When we look abroad over the world we behold a race of men dead in trespasses and sins, given over to the dominion of the selfish passions, chained down in ignominious servitude to the world; whom no motives can conquer, no means reclaim. To form such beings into materials for building up the Church, they must be made to undergo a thorough and wonderful transformation. Who shall accomplish this mighty change? Who shall turn back the current? Who shall drive back Jordan to its source? Easier to make any other change in the dispositions of men. For easier to make the coward brave or the miser liberal. No two states of the natural affections are so far apart and so opposed to each other as supreme selfishness and holy love. Nothing against which native selfishness is so rancorously fixed as God and His holy law. You may turn demons into seraphs as easily as by your own power you can mould men into saints. And yet if Zion arises there must be as many such transformations as the number of her sons.

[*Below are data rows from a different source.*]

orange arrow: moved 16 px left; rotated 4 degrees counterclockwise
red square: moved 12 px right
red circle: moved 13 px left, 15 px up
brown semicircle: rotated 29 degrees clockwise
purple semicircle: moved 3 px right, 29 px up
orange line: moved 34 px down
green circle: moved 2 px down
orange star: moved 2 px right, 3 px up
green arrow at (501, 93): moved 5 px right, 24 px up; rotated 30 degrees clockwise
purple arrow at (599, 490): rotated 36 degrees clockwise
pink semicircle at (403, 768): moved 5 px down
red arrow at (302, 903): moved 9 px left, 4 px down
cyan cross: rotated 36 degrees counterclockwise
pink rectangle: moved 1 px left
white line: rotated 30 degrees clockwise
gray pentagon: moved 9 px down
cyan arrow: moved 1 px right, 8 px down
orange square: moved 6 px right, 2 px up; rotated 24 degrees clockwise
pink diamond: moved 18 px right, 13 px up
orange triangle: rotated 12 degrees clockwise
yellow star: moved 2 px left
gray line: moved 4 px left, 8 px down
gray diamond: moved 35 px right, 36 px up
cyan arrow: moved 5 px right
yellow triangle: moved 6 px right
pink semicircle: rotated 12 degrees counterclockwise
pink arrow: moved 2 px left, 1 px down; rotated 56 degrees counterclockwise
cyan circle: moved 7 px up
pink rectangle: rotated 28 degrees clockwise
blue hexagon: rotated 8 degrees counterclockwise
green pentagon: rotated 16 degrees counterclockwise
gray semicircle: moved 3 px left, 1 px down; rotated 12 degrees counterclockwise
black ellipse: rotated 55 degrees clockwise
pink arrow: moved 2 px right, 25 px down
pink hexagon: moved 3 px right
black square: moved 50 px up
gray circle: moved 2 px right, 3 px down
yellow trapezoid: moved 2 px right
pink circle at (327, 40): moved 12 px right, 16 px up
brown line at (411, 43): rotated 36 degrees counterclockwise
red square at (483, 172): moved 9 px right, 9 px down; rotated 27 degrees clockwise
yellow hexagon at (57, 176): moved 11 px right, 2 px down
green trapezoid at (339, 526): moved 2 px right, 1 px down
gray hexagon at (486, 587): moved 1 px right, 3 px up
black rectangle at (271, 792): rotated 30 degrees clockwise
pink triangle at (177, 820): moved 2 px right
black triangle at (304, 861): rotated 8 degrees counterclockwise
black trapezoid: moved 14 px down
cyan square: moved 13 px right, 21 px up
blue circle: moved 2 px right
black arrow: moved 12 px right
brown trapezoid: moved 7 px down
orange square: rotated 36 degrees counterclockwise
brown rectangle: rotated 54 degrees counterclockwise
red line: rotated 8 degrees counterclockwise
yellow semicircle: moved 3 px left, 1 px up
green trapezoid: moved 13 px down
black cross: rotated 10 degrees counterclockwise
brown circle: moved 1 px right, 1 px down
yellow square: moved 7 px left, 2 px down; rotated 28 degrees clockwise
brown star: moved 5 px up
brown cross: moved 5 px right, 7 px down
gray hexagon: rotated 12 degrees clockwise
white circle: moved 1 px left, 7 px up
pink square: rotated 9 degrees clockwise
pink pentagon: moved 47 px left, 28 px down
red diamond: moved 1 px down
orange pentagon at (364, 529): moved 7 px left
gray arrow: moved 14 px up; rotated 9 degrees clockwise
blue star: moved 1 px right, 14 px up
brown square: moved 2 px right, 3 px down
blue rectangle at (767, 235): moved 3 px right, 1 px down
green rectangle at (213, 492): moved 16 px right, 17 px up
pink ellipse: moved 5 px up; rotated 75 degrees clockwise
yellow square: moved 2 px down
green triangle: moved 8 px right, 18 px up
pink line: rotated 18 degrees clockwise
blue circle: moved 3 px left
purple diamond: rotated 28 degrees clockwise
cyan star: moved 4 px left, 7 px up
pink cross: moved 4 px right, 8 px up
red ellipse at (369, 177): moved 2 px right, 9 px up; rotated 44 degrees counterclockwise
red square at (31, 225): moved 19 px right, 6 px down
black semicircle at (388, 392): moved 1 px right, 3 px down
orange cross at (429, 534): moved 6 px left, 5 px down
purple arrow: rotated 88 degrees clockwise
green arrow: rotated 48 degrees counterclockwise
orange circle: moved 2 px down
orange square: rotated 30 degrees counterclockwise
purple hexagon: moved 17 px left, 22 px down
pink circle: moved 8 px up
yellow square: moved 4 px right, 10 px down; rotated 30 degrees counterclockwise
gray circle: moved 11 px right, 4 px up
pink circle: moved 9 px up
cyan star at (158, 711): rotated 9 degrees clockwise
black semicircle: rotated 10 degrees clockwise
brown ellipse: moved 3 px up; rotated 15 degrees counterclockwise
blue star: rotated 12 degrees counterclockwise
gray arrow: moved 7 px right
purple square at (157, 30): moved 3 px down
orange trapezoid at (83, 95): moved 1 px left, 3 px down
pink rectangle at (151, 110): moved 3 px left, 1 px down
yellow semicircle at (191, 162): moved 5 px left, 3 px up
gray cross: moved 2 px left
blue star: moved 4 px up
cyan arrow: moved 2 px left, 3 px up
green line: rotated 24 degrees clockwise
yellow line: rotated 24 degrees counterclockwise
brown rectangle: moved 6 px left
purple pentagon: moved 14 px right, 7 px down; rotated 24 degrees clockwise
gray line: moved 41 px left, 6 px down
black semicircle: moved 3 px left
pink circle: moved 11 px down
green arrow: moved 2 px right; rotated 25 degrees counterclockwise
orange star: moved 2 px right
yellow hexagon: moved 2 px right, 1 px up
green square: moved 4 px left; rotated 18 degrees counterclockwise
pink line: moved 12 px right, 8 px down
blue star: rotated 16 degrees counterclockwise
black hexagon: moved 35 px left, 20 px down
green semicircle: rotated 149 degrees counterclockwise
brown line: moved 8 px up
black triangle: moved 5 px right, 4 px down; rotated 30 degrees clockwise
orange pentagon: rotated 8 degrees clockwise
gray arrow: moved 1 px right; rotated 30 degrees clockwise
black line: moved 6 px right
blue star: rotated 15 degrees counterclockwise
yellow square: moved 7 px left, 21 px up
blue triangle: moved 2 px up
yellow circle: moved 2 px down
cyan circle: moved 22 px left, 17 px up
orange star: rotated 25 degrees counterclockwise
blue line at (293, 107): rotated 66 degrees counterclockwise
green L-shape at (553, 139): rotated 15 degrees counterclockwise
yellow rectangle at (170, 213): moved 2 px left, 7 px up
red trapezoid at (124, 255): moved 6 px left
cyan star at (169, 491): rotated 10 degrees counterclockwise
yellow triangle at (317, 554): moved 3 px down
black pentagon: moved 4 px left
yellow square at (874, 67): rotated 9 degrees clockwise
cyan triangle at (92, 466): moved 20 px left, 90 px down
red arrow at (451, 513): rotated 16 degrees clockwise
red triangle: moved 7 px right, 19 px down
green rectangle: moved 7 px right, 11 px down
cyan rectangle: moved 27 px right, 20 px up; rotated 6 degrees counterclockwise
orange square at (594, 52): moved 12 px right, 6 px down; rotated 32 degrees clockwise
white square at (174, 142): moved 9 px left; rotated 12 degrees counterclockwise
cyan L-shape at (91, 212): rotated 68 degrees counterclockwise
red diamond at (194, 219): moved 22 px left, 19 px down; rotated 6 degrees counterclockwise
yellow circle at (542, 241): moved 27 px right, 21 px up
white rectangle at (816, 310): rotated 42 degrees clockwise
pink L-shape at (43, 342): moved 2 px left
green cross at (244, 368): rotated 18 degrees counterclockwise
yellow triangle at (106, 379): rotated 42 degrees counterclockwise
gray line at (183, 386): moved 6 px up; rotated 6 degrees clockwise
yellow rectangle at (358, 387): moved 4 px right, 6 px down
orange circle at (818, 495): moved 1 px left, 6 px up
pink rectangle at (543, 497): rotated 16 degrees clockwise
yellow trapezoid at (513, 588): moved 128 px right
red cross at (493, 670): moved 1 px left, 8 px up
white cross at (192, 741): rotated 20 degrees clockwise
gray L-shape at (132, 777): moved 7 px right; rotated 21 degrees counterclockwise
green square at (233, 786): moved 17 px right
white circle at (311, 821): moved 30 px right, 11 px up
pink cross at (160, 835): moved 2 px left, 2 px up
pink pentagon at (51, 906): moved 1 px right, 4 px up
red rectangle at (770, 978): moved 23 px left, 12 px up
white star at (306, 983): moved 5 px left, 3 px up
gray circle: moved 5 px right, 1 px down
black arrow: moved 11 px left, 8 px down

The transformation must not only be begun, it must be continued and perfected. After men have set out in the heavenly course they still have to contend with their original corruptions, and with a world full of objects fitted to inflame them. All these corruptions and temptations stand in the way of the growth of the Church. And then there is another world full of enemies, deeply practised in their arts, urged on by demoniac malice to obstruct the salvation of God's people; who spread snares through all their way, and having learned the various avenues to their hearts and all their weaknesses, watch incessantly to undo them.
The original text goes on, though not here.